Crony Socialism: Among ObamaCare's many bad ideas was the attempt to create an entirely new industry of nonprofit insurance co-ops. It is fast turning into a huge, multibillion-dollar taxpayer boondoggle.

Created as an alternative to an outright "public option," the co-ops have received $2.5 billion in low-interest loans to help them get started.

Only about 500,000 enrolled in one of the 23 co-ops that ObamaCare spawned, which works out to $17,000 per enrollee, according to an analysis by the Daily Signal, a news site started by the Heritage Foundation.

The loans were supposed to provide the co-ops a years-long cushion to get their premiums right. But even with all this help, one of them — CoOportunity Health — is already insolvent, forcing its roughly 68,000 enrollees in Iowa and Nebraska to switch to other plans.

Just months before it went belly-up, CoOportunity was being hailed "as one of the most successful of the 23 such health-insurance co-ops organized nationally," according to the Des Moines Register.

The Community Health Alliance in Tennessee froze enrollment this January after posting an $8.5 million loss in the first nine months of last year.

These are likely to be the first of many such financial problems. A Standard & Poor's report out this week found that all but five of the co-ops had negative cash flow through Sept. 30, and 11 had bigger loss ratios than CoOportunity.

S&P also found that "medical loss ratios" — the percentage of premiums that go to pay medical claims — were "hopelessly high" for several co-ops, a sign they enrolled too many high-cost patients.

An earlier report from insurance rating firm A.M. Best also found trouble brewing. All but one co-op had operating losses through last September that totaled nearly $244 million.
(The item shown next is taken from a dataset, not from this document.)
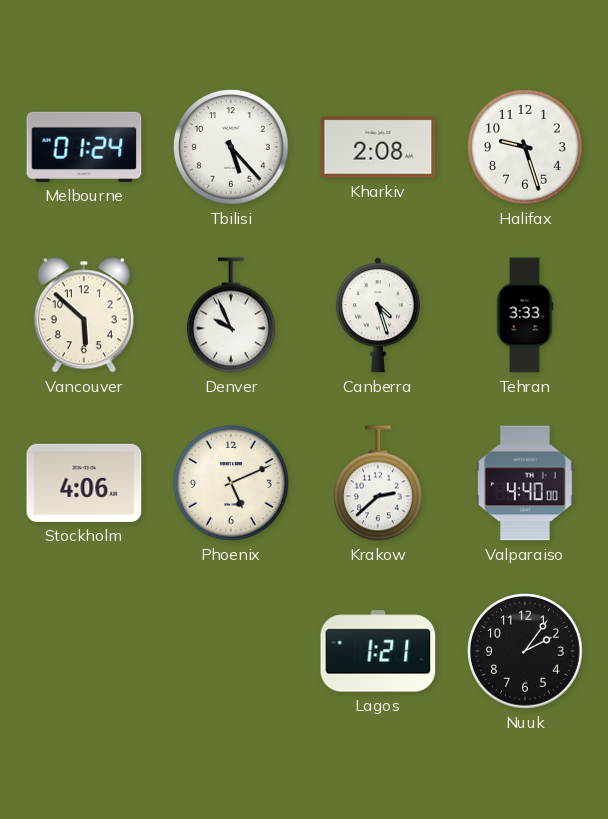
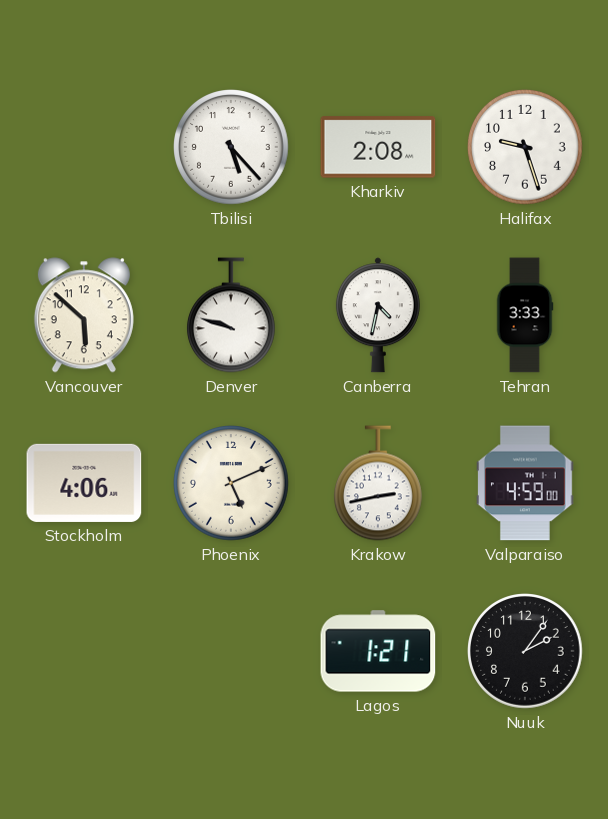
Melbourne: 01:24 -> none
Denver: 9:56 -> 9:48
Canberra: 4:27 -> 4:32
Krakow: 2:38 -> 2:43
Valparaiso: 4:40 -> 4:59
That led A.M. Best to say it "is concerned about the financial viability of these plans."

Now the co-ops are in Washington, "pushing federal officials to make it easier for the nascent plans to get significant private funding to stay solvent," according to Politico Pro.

Among the sticking points is whether the government will go to the back of the line when it comes to collecting on those debts.

Washington needs to pull the plug on this dubious experiment, not waste still more money to keep it on life support.